Em nota enviada à imprensa, a assessoria do deputado diz: "Paulo Maluf teve dois votos a favor, no julgamento do TRE, de dois eminentes juizes. A matéria, portanto, é controversa.
Os advogados de Maluf vão recorrer ao TSE, conforme determina a lei. Paulo Maluf é candidato a deputado federal."
IMPUGNAÇÃO
O julgamento da candidatura de Maluf nesta segunda começou às 16h20, com a manifestação do advogado Adib Abdouni. Ele apresentou uma impugnação ao registro de Maluf com base na Lei da Ficha Limpa, enquanto outra impugnação foi apresentada pela Procuradoria Eleitoral.
Abdouni, que também defende o delegado Protógenes Queiroz (PC do B), candidato a deputado federal, fez uma comparação entre os dois: "é a caça e o caçador".
Na última sexta-feira (20), o juiz do TRE-SP Mário Devienne Ferraz suspendeu a propaganda de Protógenes a pedido de Maluf. A propaganda mostrava a prisão de Maluf em 2005, que aconteceu durante uma investigação conduzida pelo delegado da Polícia Federal.
FICHA LIMPA
Maluf foi impugnado pela lei aprovada neste ano, que considera "fichas-sujas" os políticos condenados por órgãos colegiados da Justiça, em geral cortes estaduais.
A impugnação foi motivada pela condenação no Tribunal de Justiça de São Paulo por suposta participação em uma compra de frangos superfaturada. Ao todo, ele responde a quatro procedimentos criminais no STF --um inquérito e três ações penais.

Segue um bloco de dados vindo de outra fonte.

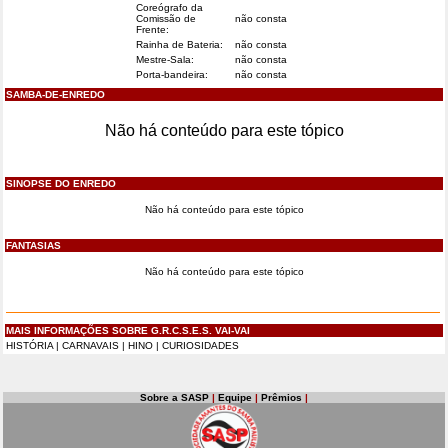
Coreógrafo da
Comissão de
não consta
Frente:
Rainha de Bateria:
não consta
Mestre-Sala:
não consta
Porta-bandeira:
não consta
SAMBA-DE-ENREDO
Não há conteúdo para este tópico
SINOPSE DO ENREDO
Não há conteúdo para este tópico
FANTASIAS
Não há conteúdo para este tópico
MAIS INFORMAÇÕES SOBRE G.R.C.S.E.S. VAI-VAI
HISTÓRIA
|
CARNAVAIS
|
HINO
|
CURIOSIDADES
Sobre a SASP
|
Equipe
|
Prêmios
|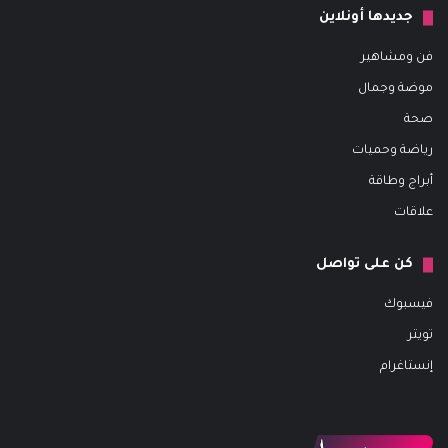
جديدها أونلاين
فن ومشاهير
موضة وجمال
صحة
رياضة وحميات
أبراج وطاقة
علاقات
كن على تواصل
فيسبوك
تويتر
إنستاغرام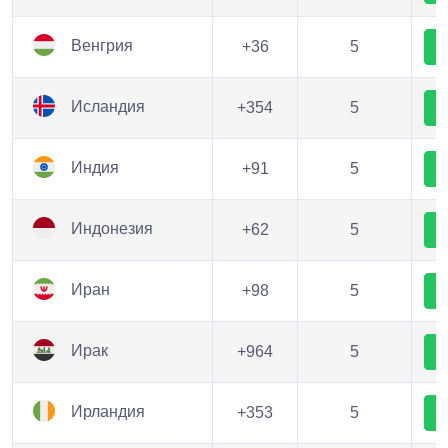
Венгрия
+36
5
Исландия
+354
5
Индия
+91
5
Индонезия
+62
5
Иран
+98
5
Ирак
+964
5
Ирландия
+353
5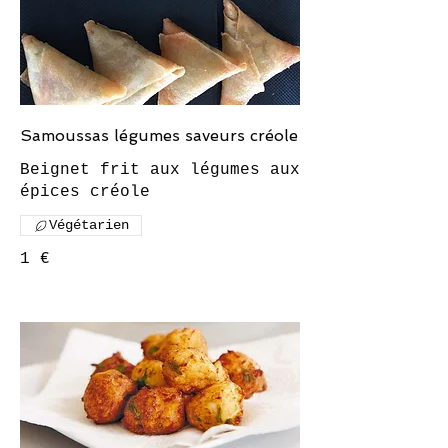
Samoussas légumes saveurs créole
Beignet frit aux légumes aux
Végétarien
1 €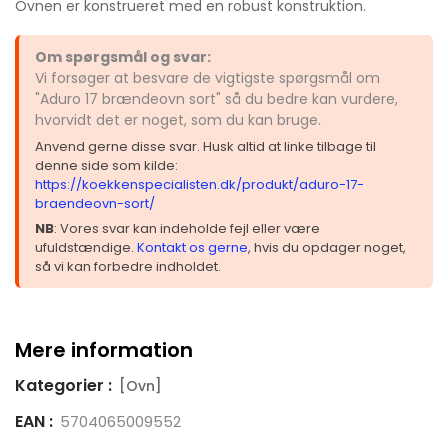
Ovnen er konstrueret med en robust konstruktion.
Om spørgsmål og svar:
Vi forsøger at besvare de vigtigste spørgsmål om
"Aduro 17 brændeovn sort" så du bedre kan vurdere,
hvorvidt det er noget, som du kan bruge.
Anvend gerne disse svar. Husk altid at linke tilbage til
denne side som kilde:
https://koekkenspecialisten.dk/produkt/aduro-17-
braendeovn-sort/
NB
: Vores svar kan indeholde fejl eller være
ufuldstændige.
Kontakt os gerne
, hvis du opdager noget,
så vi kan forbedre indholdet.
Mere information
Kategorier :
[Ovn]
EAN :
5704065009552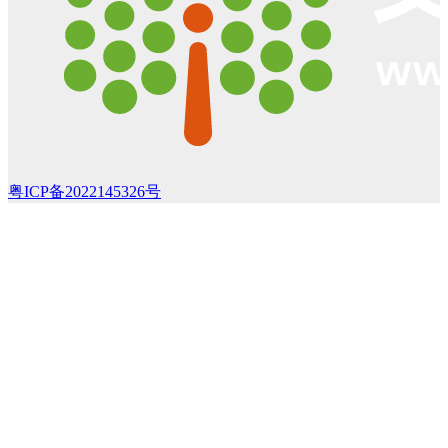
粤ICP备2022145326号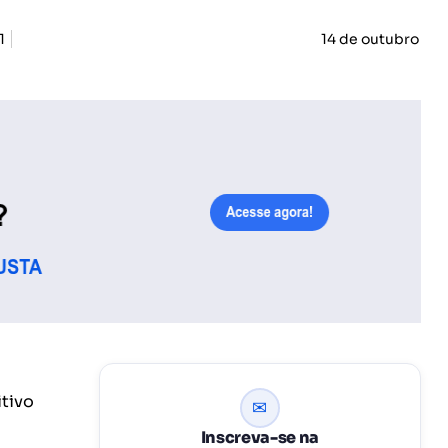
1
14 de outubro
tivo
✉
Inscreva-se na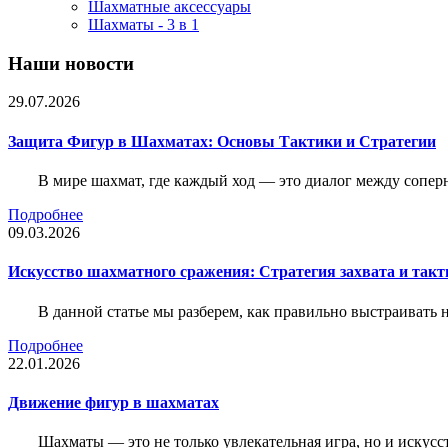
Шахматные аксессуары
Шахматы - 3 в 1
Наши новости
29.07.2026
Защита Фигур в Шахматах: Основы Тактики и Стратегии
В мире шахмат, где каждый ход — это диалог между сопер
Подробнее
09.03.2026
Искусство шахматного сражения: Стратегия захвата и такт
В данной статье мы разберем, как правильно выстраивать
Подробнее
22.01.2026
Движение фигур в шахматах
Шахматы — это не только увлекательная игра, но и искус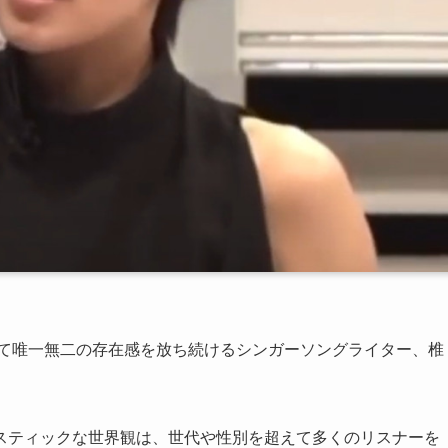
いて唯一無二の存在感を放ち続けるシンガーソングライター、椎
スティックな世界観は、世代や性別を超えて多くのリスナーを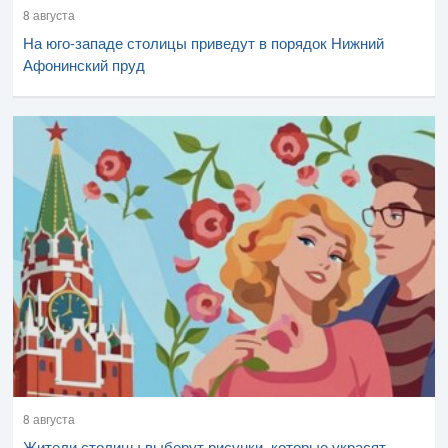
8 августа
На юго-западе столицы приведут в порядок Нижний
Афонинский пруд
8 августа
Жители столицы выберут рисунки, которые украсят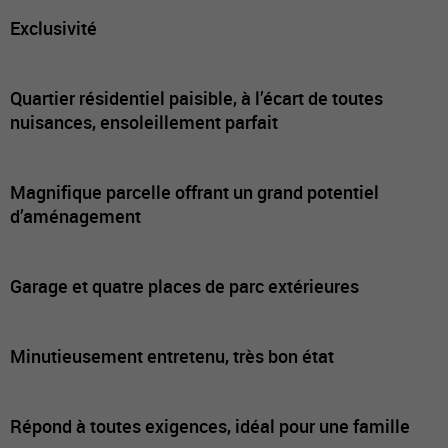
Exclusivité
Quartier résidentiel paisible, à l’écart de toutes
nuisances, ensoleillement parfait
Magnifique parcelle offrant un grand potentiel
d’aménagement
Garage et quatre places de parc extérieures
Minutieusement entretenu, très bon état
Répond à toutes exigences, idéal pour une famille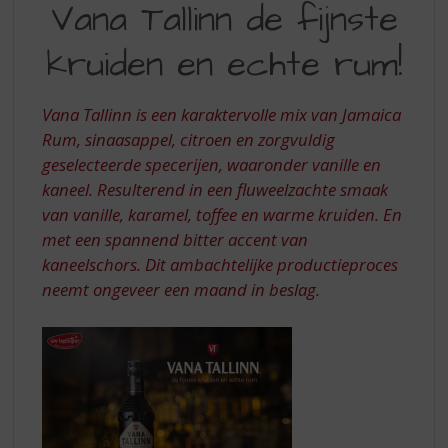
S
Vana Tallinn de fijnste
TALLINN
p
r
kruiden en echte rum!
DE
i
FIJNSTE
n
g
Vana Tallinn is een karaktervolle mix van Jamaica
KRUIDEN
n
Rum, sinaasappel, citroen en zorgvuldig
EN
a
geselecteerde specerijen, waaronder vanille en
a
ECHTE
kaneel. Resulterend in een fluweelzachte smaak
r
RUM!
d
van vanille, karamel, toffee en warme kruiden. En
e
met een spannend bitter accent van
n
kaneelschors. Dit ambachtelijke productieproces
a
neemt ongeveer een maand in beslag.
v
i
g
a
t
i
e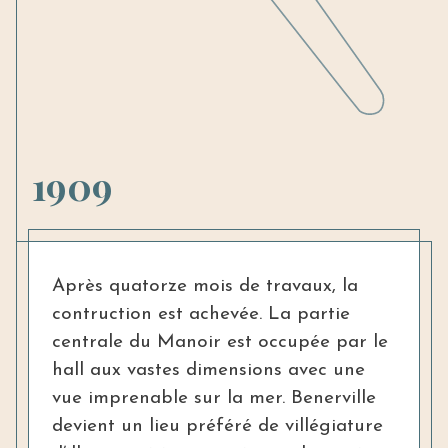
1909
Après quatorze mois de travaux, la
contruction est achevée. La partie
centrale du Manoir est occupée par le
hall aux vastes dimensions avec une
vue imprenable sur la mer. Benerville
devient un lieu préféré de villégiature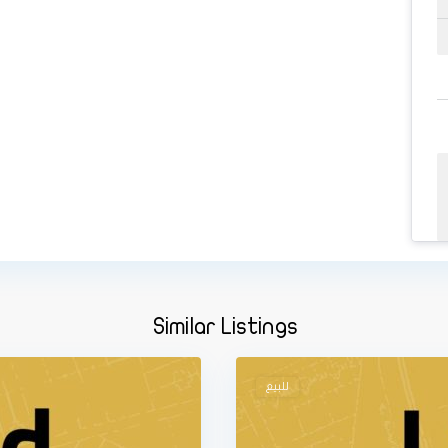
Similar Listings
1
الزرقاء
للبيع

O mais antigo deles, a ação penal 458, começou na Justiça de São Paulo em 2001 e poucos se arriscam a dizer quando será concluído. Refere-se à acusação do Ministério Público de São Paulo de que Maluf, à frente da prefeitura paulistana (1993-1996), fraudou o orçamento para gastar mais no seu último de governo, deixando para o seu sucessor um rombo de R$ 1,2 bilhão.
Os outros casos tiveram origem em investigações do Ministério Público que apontaram desvios de recursos públicos da construção do túnel Ayrton Senna e da avenida Roberto Marinho.
Um deles levou à prisão preventiva de Maluf por 40 dias em 2005.
FRANGOS
No último dia 27 de julho, o TJ-SP rejeitou um recurso da defesa de Maluf, que buscava cassar a condenação do congressista pela suposta participação no caso dos frangos.
Os advogados alegaram em juízo que a condenação teve por base um cálculo incorreto e que no caso da aquisição de frangos não houve prejuízo aos cofres públicos.
Os desembargadores da 7ª Câmara de Direito Público, porém, entenderam que essa questão não poderia ser discutida por meio do tipo de recurso apresentado pelo deputado-- tecnicamente chamado embargos de declaração-- e rejeitaram o pedido dos advogados de Maluf sem discutir sobre a correção do cálculo do suposto prejuízo ao município.